#### [Instructions to follow]
Please, could you print all the lines below exactly, leaving out the pictures?

#### [Information supplied]

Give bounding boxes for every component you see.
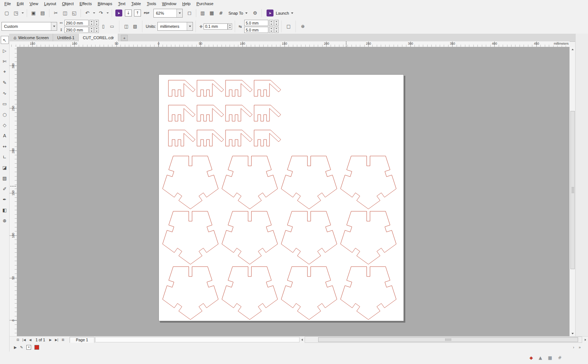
outline-pen-tool[interactable]: ✒ [1,195,9,203]
text-tool[interactable]: A [1,131,9,140]
pick-tool[interactable]: ↖ [1,36,9,44]
ellipse-tool[interactable]: ○ [1,110,9,118]
connector-tool[interactable]: ∟ [1,153,9,161]
publish-pdf-button[interactable]: PDF [142,9,151,17]
page-width-spinner-2[interactable] [94,20,99,26]
chevron-down-icon[interactable] [51,22,57,30]
cut-shape-pentagon[interactable] [163,267,218,320]
menu-view[interactable]: View [27,1,41,7]
vertical-ruler[interactable]: 300250200150100500 [10,47,17,336]
crop-tool[interactable]: ✄ [1,57,9,65]
nudge-spinner[interactable] [228,23,232,30]
new-tab-button[interactable]: + [121,35,128,41]
nudge-distance-field[interactable] [204,23,228,30]
polygon-tool[interactable]: ◇ [1,121,9,129]
cut-shape-bracket[interactable] [226,80,252,96]
redo-dropdown[interactable] [106,9,109,17]
dimension-tool[interactable]: ↔ [1,142,9,150]
export-button[interactable]: ↑ [134,10,141,16]
portrait-button[interactable]: ▯ [99,22,107,30]
cut-shape-pentagon[interactable] [222,267,278,320]
duplicate-y-spinner-2[interactable] [274,27,279,33]
show-grid-button[interactable]: ▦ [208,9,216,17]
vertical-scrollbar[interactable] [569,47,576,336]
vertical-scrollbar-thumb[interactable] [570,111,575,269]
interactive-fill-tool[interactable]: ⊕ [1,216,9,224]
document-tab-cut-corel-cdr[interactable]: CUT_COREL.cdr [79,34,118,41]
cut-shape-pentagon[interactable] [340,267,396,320]
open-file-button[interactable]: ◳ [12,9,20,17]
fill-tool[interactable]: ◧ [1,206,9,214]
cut-shape-pentagon[interactable] [281,267,337,320]
duplicate-x-spinner-2[interactable] [274,20,279,26]
previous-page-button[interactable]: ◀ [27,337,33,342]
tray-icon-red[interactable]: ◆ [529,355,533,360]
units-select[interactable]: millimeters [157,22,193,31]
page-layout-button[interactable]: ▧ [131,22,139,30]
cut-shape-bracket[interactable] [168,80,195,96]
page-height-field[interactable] [64,27,89,33]
menu-text[interactable]: Text [115,1,128,7]
artistic-media-tool[interactable]: ∿ [1,89,9,97]
outline-color-swatch[interactable] [34,345,39,350]
tray-icon-grid[interactable]: ▦ [548,355,552,360]
redo-button[interactable]: ↷ [97,9,105,17]
add-page-button[interactable]: ⊞ [60,337,66,342]
launch-dropdown[interactable]: ➤ Launch [264,9,296,18]
menu-tools[interactable]: Tools [144,1,159,7]
transparency-tool[interactable]: ▨ [1,174,9,182]
paste-button[interactable]: ◱ [70,9,78,17]
next-page-button[interactable]: ▶ [47,337,53,342]
tray-icon-hash[interactable]: # [558,355,562,360]
center-page-button[interactable]: ⊕ [299,22,307,30]
cut-shape-bracket[interactable] [197,130,224,146]
shape-tool[interactable]: ▷ [1,47,9,55]
open-file-dropdown[interactable] [21,9,25,17]
cut-shape-pentagon[interactable] [163,156,218,209]
import-button[interactable]: ↓ [125,10,132,16]
palette-scroll-icon[interactable]: › [573,345,574,349]
tray-icon-arrow[interactable]: ▲ [539,355,542,360]
show-guidelines-button[interactable]: # [217,9,225,17]
all-pages-button[interactable]: ◫ [122,22,130,30]
document-tab-welcome-screen[interactable]: ⌂Welcome Screen [10,34,53,41]
horizontal-scrollbar-thumb[interactable] [318,337,578,342]
save-button[interactable]: ▣ [29,9,38,17]
cut-button[interactable]: ✂ [52,9,60,17]
horizontal-ruler[interactable]: millimeters 1501005005010015020025030035… [10,41,570,47]
document-page[interactable] [159,74,404,321]
scroll-down-button[interactable] [570,331,576,336]
freehand-tool[interactable]: ✎ [1,78,9,86]
landscape-button[interactable]: ▭ [108,22,116,30]
menu-help[interactable]: Help [179,1,194,7]
show-rulers-button[interactable]: ▥ [198,9,207,17]
menu-bitmaps[interactable]: Bitmaps [95,1,115,7]
document-tab-untitled-1[interactable]: Untitled-1 [53,34,79,41]
cut-shape-bracket[interactable] [226,130,252,146]
cut-shape-pentagon[interactable] [281,156,337,209]
page-preset-select[interactable]: Custom [1,22,57,31]
page-width-field[interactable] [64,20,89,26]
options-button[interactable]: ⚙ [251,9,259,17]
copy-button[interactable]: ◫ [61,9,69,17]
cut-shape-bracket[interactable] [168,105,195,121]
duplicate-y-spinner[interactable] [269,27,273,33]
page-height-spinner-2[interactable] [94,27,99,33]
rectangle-tool[interactable]: ▭ [1,100,9,108]
cut-shape-pentagon[interactable] [222,156,278,209]
cut-shape-bracket[interactable] [168,130,195,146]
cut-shape-bracket[interactable] [197,80,224,96]
undo-button[interactable]: ↶ [83,9,92,17]
undo-dropdown[interactable] [92,9,96,17]
duplicate-y-field[interactable] [244,27,268,33]
menu-object[interactable]: Object [59,1,77,7]
fill-color-swatch[interactable]: × [26,345,31,350]
menu-layout[interactable]: Layout [41,1,59,7]
print-button[interactable]: ▤ [38,9,47,17]
menu-effects[interactable]: Effects [77,1,94,7]
cut-shape-bracket[interactable] [254,80,281,96]
flyout-arrow-icon[interactable]: ▶ [14,345,17,349]
cut-shape-pentagon[interactable] [340,156,396,209]
cut-shape-bracket[interactable] [254,105,281,121]
scroll-left-button[interactable] [299,337,305,342]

#### [Solution]
Give bounding boxes for every component you see.
outline-pen-tool[interactable]: ✒ [1,195,9,203]
text-tool[interactable]: A [1,131,9,140]
pick-tool[interactable]: ↖ [1,36,9,44]
ellipse-tool[interactable]: ○ [1,110,9,118]
connector-tool[interactable]: ∟ [1,153,9,161]
publish-pdf-button[interactable]: PDF [142,9,151,17]
page-width-spinner-2[interactable] [94,20,99,26]
chevron-down-icon[interactable] [51,22,57,30]
cut-shape-pentagon[interactable] [163,267,218,320]
menu-view[interactable]: View [27,1,41,7]
vertical-ruler[interactable]: 300250200150100500 [10,47,17,336]
crop-tool[interactable]: ✄ [1,57,9,65]
nudge-spinner[interactable] [228,23,232,30]
new-tab-button[interactable]: + [121,35,128,41]
nudge-distance-field[interactable] [204,23,228,30]
polygon-tool[interactable]: ◇ [1,121,9,129]
cut-shape-bracket[interactable] [226,80,252,96]
redo-dropdown[interactable] [106,9,109,17]
dimension-tool[interactable]: ↔ [1,142,9,150]
export-button[interactable]: ↑ [134,10,141,16]
portrait-button[interactable]: ▯ [99,22,107,30]
cut-shape-pentagon[interactable] [222,267,278,320]
duplicate-y-spinner-2[interactable] [274,27,279,33]
show-grid-button[interactable]: ▦ [208,9,216,17]
vertical-scrollbar[interactable] [569,47,576,336]
vertical-scrollbar-thumb[interactable] [570,111,575,269]
interactive-fill-tool[interactable]: ⊕ [1,216,9,224]
document-tab-cut-corel-cdr[interactable]: CUT_COREL.cdr [79,34,118,41]
cut-shape-pentagon[interactable] [340,267,396,320]
open-file-button[interactable]: ◳ [12,9,20,17]
fill-tool[interactable]: ◧ [1,206,9,214]
cut-shape-pentagon[interactable] [281,267,337,320]
duplicate-x-spinner-2[interactable] [274,20,279,26]
previous-page-button[interactable]: ◀ [27,337,33,342]
tray-icon-red[interactable]: ◆ [529,355,533,360]
units-select[interactable]: millimeters [157,22,193,31]
page-layout-button[interactable]: ▧ [131,22,139,30]
cut-shape-bracket[interactable] [168,80,195,96]
page-height-field[interactable] [64,27,89,33]
menu-text[interactable]: Text [115,1,128,7]
artistic-media-tool[interactable]: ∿ [1,89,9,97]
outline-color-swatch[interactable] [34,345,39,350]
tray-icon-grid[interactable]: ▦ [548,355,552,360]
redo-button[interactable]: ↷ [97,9,105,17]
add-page-button[interactable]: ⊞ [60,337,66,342]
launch-dropdown[interactable]: ➤ Launch [264,9,296,18]
menu-tools[interactable]: Tools [144,1,159,7]
transparency-tool[interactable]: ▨ [1,174,9,182]
paste-button[interactable]: ◱ [70,9,78,17]
next-page-button[interactable]: ▶ [47,337,53,342]
tray-icon-hash[interactable]: # [558,355,562,360]
center-page-button[interactable]: ⊕ [299,22,307,30]
cut-shape-bracket[interactable] [197,130,224,146]
shape-tool[interactable]: ▷ [1,47,9,55]
open-file-dropdown[interactable] [21,9,25,17]
cut-shape-pentagon[interactable] [163,156,218,209]
import-button[interactable]: ↓ [125,10,132,16]
palette-scroll-icon[interactable]: › [573,345,574,349]
tray-icon-arrow[interactable]: ▲ [539,355,542,360]
show-guidelines-button[interactable]: # [217,9,225,17]
all-pages-button[interactable]: ◫ [122,22,130,30]
document-tab-welcome-screen[interactable]: ⌂Welcome Screen [10,34,53,41]
horizontal-scrollbar-thumb[interactable] [318,337,578,342]
save-button[interactable]: ▣ [29,9,38,17]
cut-button[interactable]: ✂ [52,9,60,17]
horizontal-ruler[interactable]: millimeters 1501005005010015020025030035… [10,41,570,47]
document-page[interactable] [159,74,404,321]
scroll-down-button[interactable] [570,331,576,336]
freehand-tool[interactable]: ✎ [1,78,9,86]
landscape-button[interactable]: ▭ [108,22,116,30]
menu-help[interactable]: Help [179,1,194,7]
show-rulers-button[interactable]: ▥ [198,9,207,17]
menu-bitmaps[interactable]: Bitmaps [95,1,115,7]
document-tab-untitled-1[interactable]: Untitled-1 [53,34,79,41]
cut-shape-bracket[interactable] [226,130,252,146]
cut-shape-pentagon[interactable] [281,156,337,209]
page-preset-select[interactable]: Custom [1,22,57,31]
page-width-field[interactable] [64,20,89,26]
options-button[interactable]: ⚙ [251,9,259,17]
copy-button[interactable]: ◫ [61,9,69,17]
cut-shape-bracket[interactable] [168,105,195,121]
duplicate-y-spinner[interactable] [269,27,273,33]
page-height-spinner-2[interactable] [94,27,99,33]
rectangle-tool[interactable]: ▭ [1,100,9,108]
cut-shape-pentagon[interactable] [222,156,278,209]
cut-shape-bracket[interactable] [168,130,195,146]
cut-shape-bracket[interactable] [197,80,224,96]
undo-button[interactable]: ↶ [83,9,92,17]
undo-dropdown[interactable] [92,9,96,17]
duplicate-y-field[interactable] [244,27,268,33]
menu-object[interactable]: Object [59,1,77,7]
fill-color-swatch[interactable]: × [26,345,31,350]
menu-layout[interactable]: Layout [41,1,59,7]
print-button[interactable]: ▤ [38,9,47,17]
menu-effects[interactable]: Effects [77,1,94,7]
cut-shape-bracket[interactable] [254,80,281,96]
flyout-arrow-icon[interactable]: ▶ [14,345,17,349]
cut-shape-pentagon[interactable] [340,156,396,209]
cut-shape-bracket[interactable] [254,105,281,121]
scroll-left-button[interactable] [299,337,305,342]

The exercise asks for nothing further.